Java code to detect the HTML tag <P>

Is there any method in Java to detect the HTML tag for a articles with tag. For example, i have 2 paragraph here. i need to have a function that can return each of the paragraph. Actually i want to put a picture beside each paragraph at the next page. And there were be more than 2 paragraph. And in between will have other HTML tag like <Strong>, <BR>, etc...

Example:
<P><B>Genting Highlands</B> Resort offers the bountiful harvest of nature together with a staggering potpourri of international standard facilities. Besides the cool air and scenic surroundings, this hilltop city also houses the country's one and only casino.<BR></P>
<P>However, one should not underestimate its value as this casino has been featured in many films produced by Hong Kong, Taiwan, and even Hollywood. Besides the casino, this hilltop resort also has a theme park of its own and an entertainment center.<BR></P>

Thanks in advance.

rgds,
joe
jo_eAsked:
Who is Participating?
 
OviCommented:
Use the HTMLParser from swing, build a HTMLDocument object and traverse the structure and make changes that you want to do.

HTMLDocument doc = new HTMLDocument();
HTMLEditorKit.read(new FileReader("x.html"), doc, 0);

... and traverse the document for querying the <p> tag.

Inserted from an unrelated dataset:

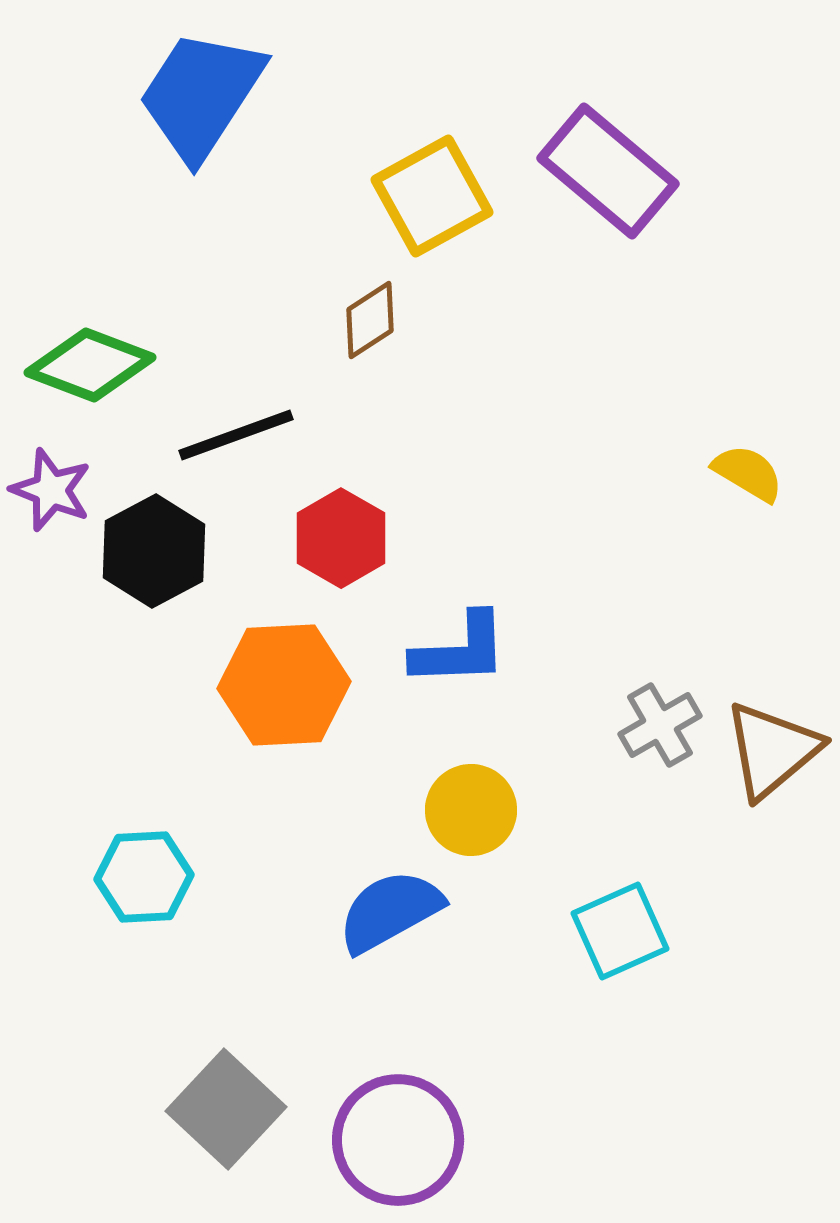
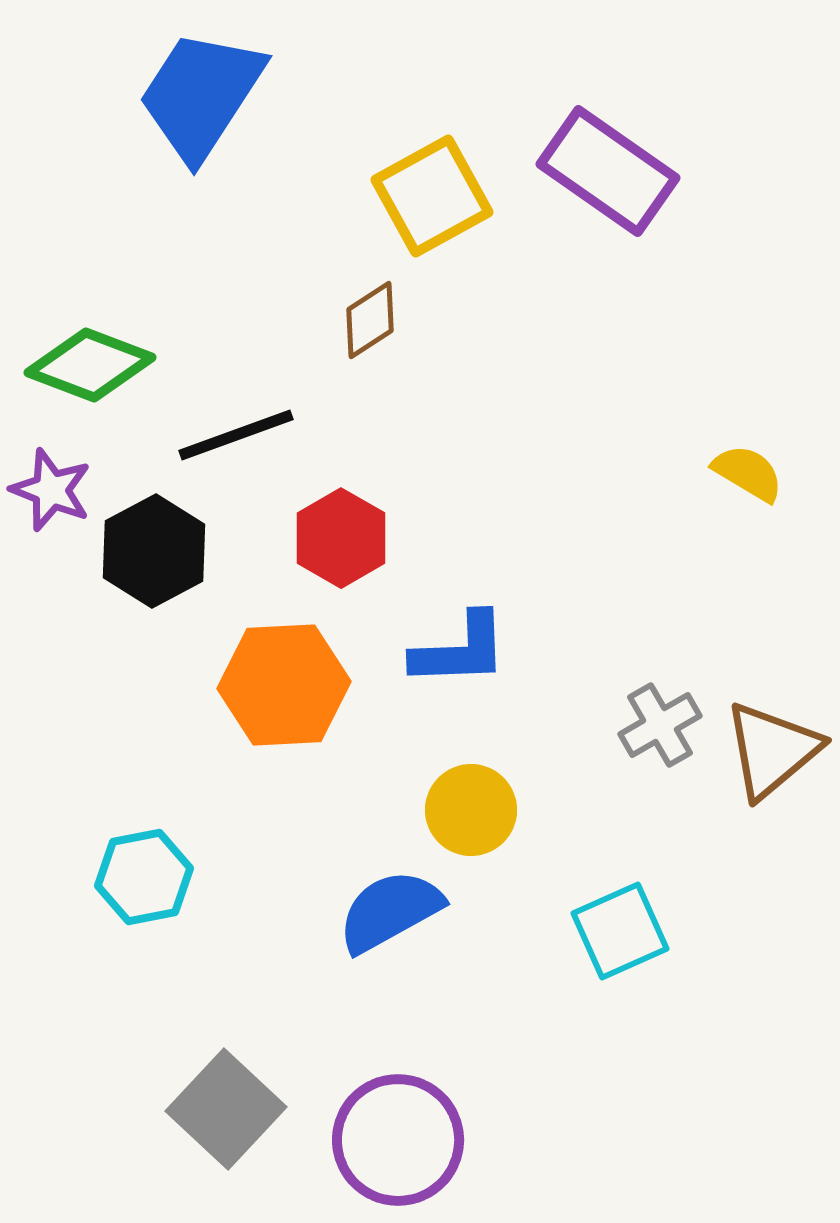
purple rectangle: rotated 5 degrees counterclockwise
cyan hexagon: rotated 8 degrees counterclockwise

The document structure is tree like one made up of Element objects. A Element object for HTMLDocument represents a html tag. To get the type of the tag you do something like :

AttributeSet attr = aElement.getAttributes();
if(attr.getAttribute(StyleConstants.NameAttribute).equals(HTML.Tag.P))
  System.out.println("Paragraph detected");
else
  System.out.println("Not a paragraph");

If you are sure that you have paragraps at only one level (as children of the BODY element), all you have to do is to search for the BODY element, retrieve it's children with Element's methods and test for paragraphs. If there are deeper paragraphs, you should traverse recursively the document tree structure for finding them.
0
 
stephendlCommented:
You need something along the lines of this...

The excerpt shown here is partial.